A Stitch in Time: Preserving Vietnamese Intangible Heritages through Traditional Hand Embroidery

By Nhan Phan

As a child of diaspora, it is difficult for me to define home. I don’t fit in the U.S. because its culture is different from the one in my home, nor was I completely raised with Vietnamese cultural values. Sometimes, I felt like a pappus-clad, floating, and lost in the wind between two cultures. As a 1.5-generation Vietnamese-American, the exploration of my identity and culture has always played an important role in my art. Mentally, I am living between two cultures, yet I often feel I cannot lay claim to either. Living in the United States, I sometimes feel disconnected from my Vietnamese culture, and when I return to Vietnam, I witness the degradation of the traditional and cultural appreciation I hold to be important. In my work, I aim to uphold what is being lost with change in Vietnam and I look to preserve the intangible cultural heritages, and the textile cultural heritages that lay the foundation of Vietnamese cultural identity.
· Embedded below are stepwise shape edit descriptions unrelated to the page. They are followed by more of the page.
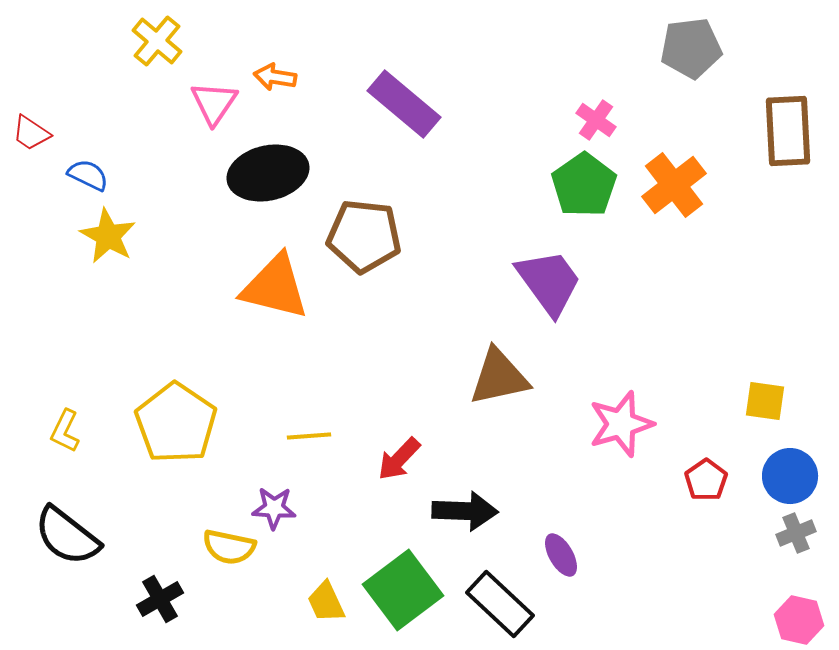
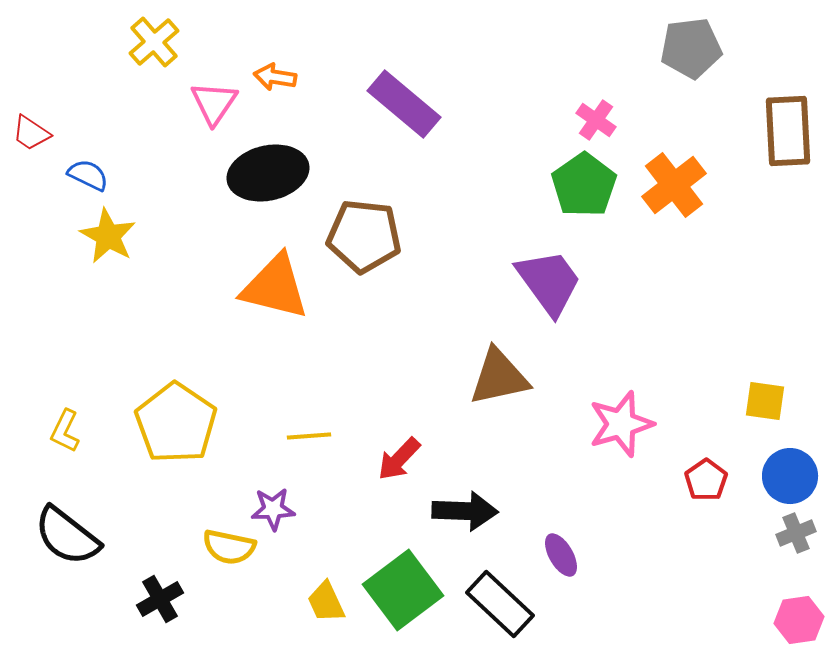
yellow cross: moved 3 px left, 1 px down; rotated 9 degrees clockwise
purple star: moved 1 px left, 1 px down; rotated 6 degrees counterclockwise
pink hexagon: rotated 21 degrees counterclockwise
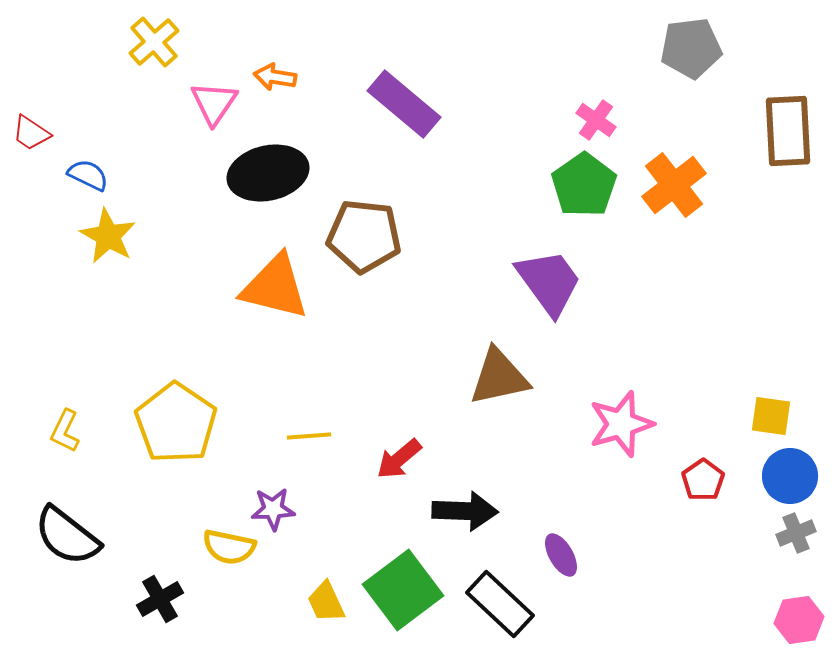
yellow square: moved 6 px right, 15 px down
red arrow: rotated 6 degrees clockwise
red pentagon: moved 3 px left
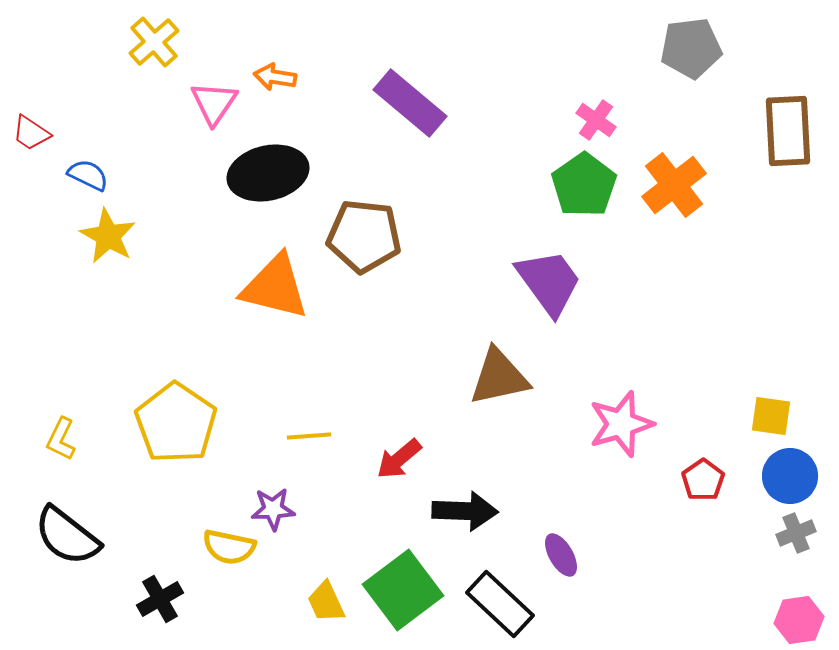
purple rectangle: moved 6 px right, 1 px up
yellow L-shape: moved 4 px left, 8 px down
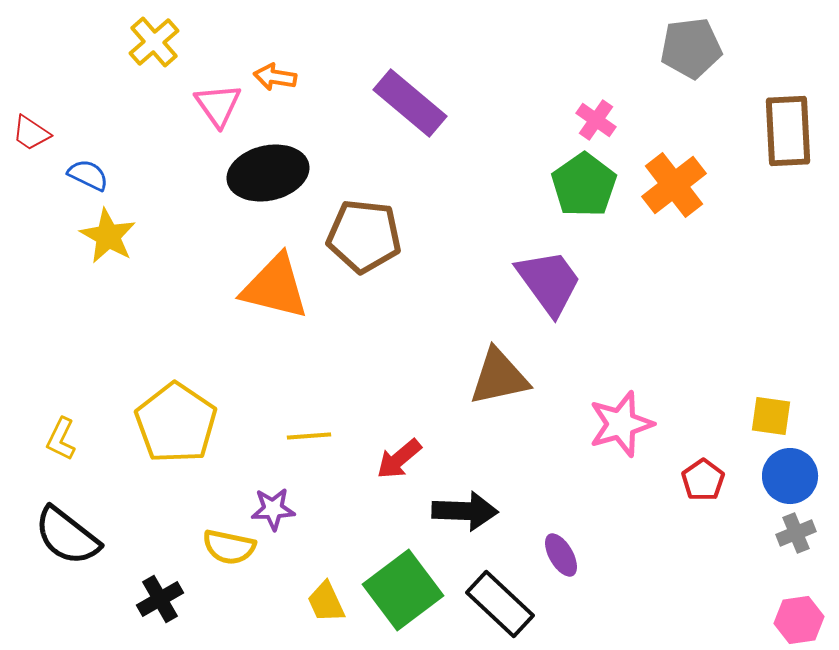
pink triangle: moved 4 px right, 2 px down; rotated 9 degrees counterclockwise
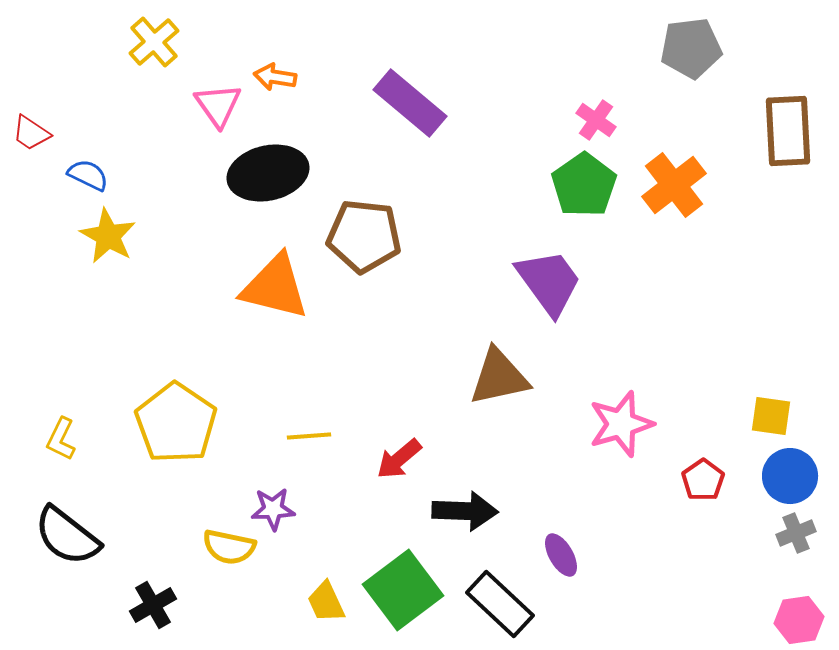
black cross: moved 7 px left, 6 px down
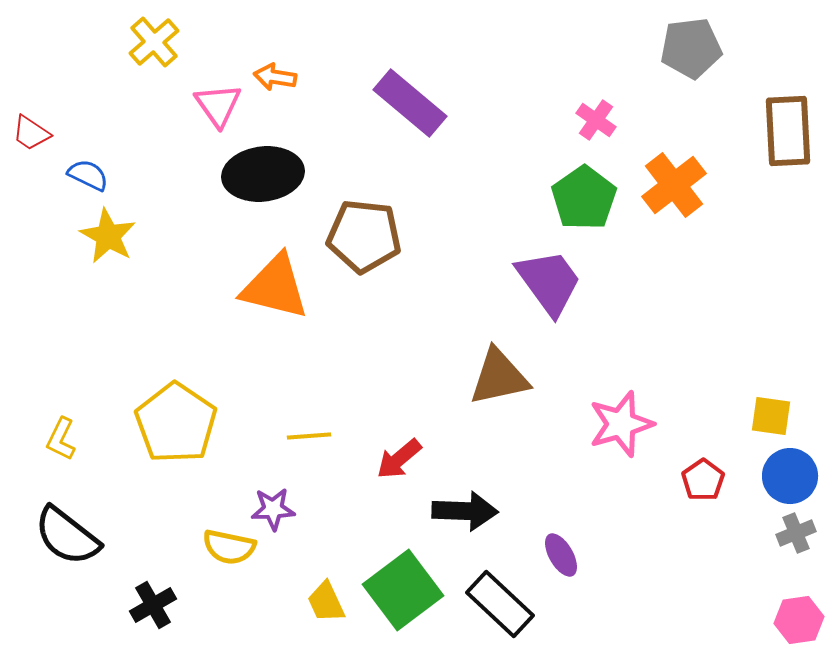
black ellipse: moved 5 px left, 1 px down; rotated 6 degrees clockwise
green pentagon: moved 13 px down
With the departure of elders within communities, I grasp at the loss of the traditional moral and cultural knowledge values that they hold. Just as I am living in a cross-cultural mindset, my embroidery experiences the same. My training in Western embroidery skills is applied to my Vietnamese inspired themes, where it is used to uphold, and stimulate dialogues to better understand of the teaching of Vietnamese cultural and moral values.  An exploration of these qualities is reflected in my artwork, and I hope it is key to understanding my cross-cultural identity.